誠品生活、東京に日本1号店 19年秋開業 日台文化の交流の場に

【経済】 2018/10/16 19:57 文字サイズ: 字級縮小 字級放大
誠品生活のマーシー・ウー董事長

誠品生活のマーシー・ウー董事長

(台北 16日 中央社)誠品書店などを手掛ける誠品グループは16日、台北市内で記者会見を開き、書店とライフスタイルを融合させた「誠品生活日本橋」を商業施設「COREDO(コレド)室町テラス」(東京都中央区)に2019年秋にオープンさせると発表した。誠品生活のマーシー・ウー(呉旻潔)董事長(会長)は、日本橋店を「台湾と日本の文化交流のプラットフォームにできれば」と意気込みを語った。

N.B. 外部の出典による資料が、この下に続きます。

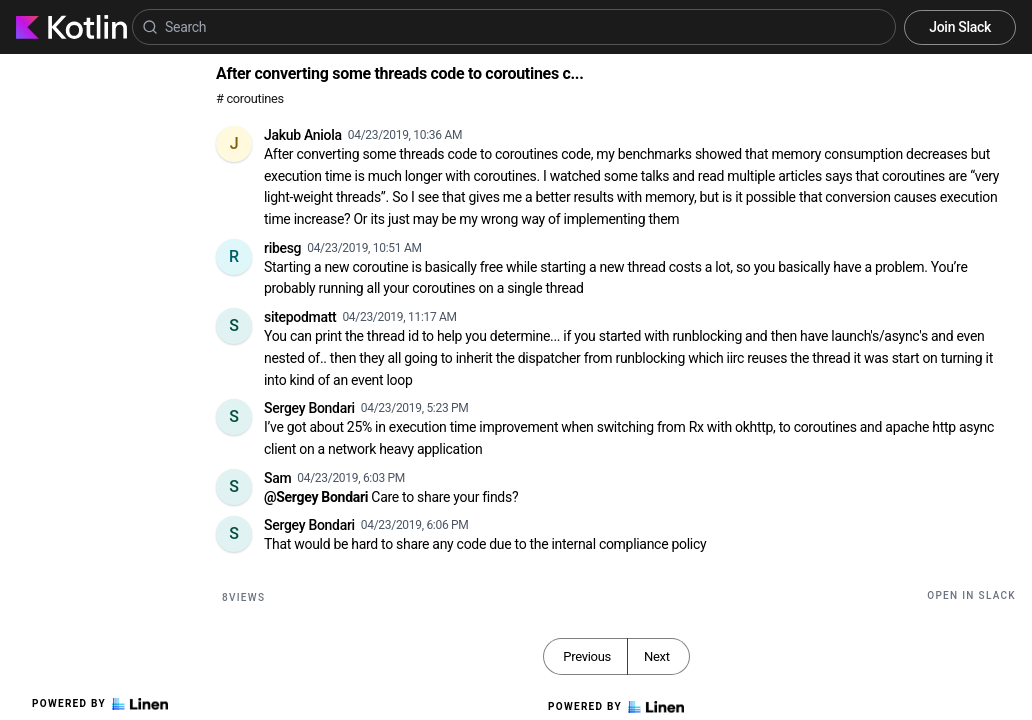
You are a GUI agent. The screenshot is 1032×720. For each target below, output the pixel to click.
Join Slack (960, 27)
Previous (587, 656)
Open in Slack (971, 595)
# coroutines (250, 98)
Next (657, 656)
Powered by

コレド室町テラスは、三井不動産が日本橋で再開発を進める複合ビル「日本橋室町三井タワー」に入る。誠品生活の日本進出は、三井不動産の働きかけにより実現。会見に出席した三井不動産の石神裕之取締役常務執行役員は誠品を「台湾の宝」とたたえる。誘致は4年に及んだという。海外のブランドをテナントに選んだ理由については、歴史ある日本橋の再生には、外から日本橋を見てもらい、変えてもらう必要があるとし、その役割を誠品生活に託したと説明した。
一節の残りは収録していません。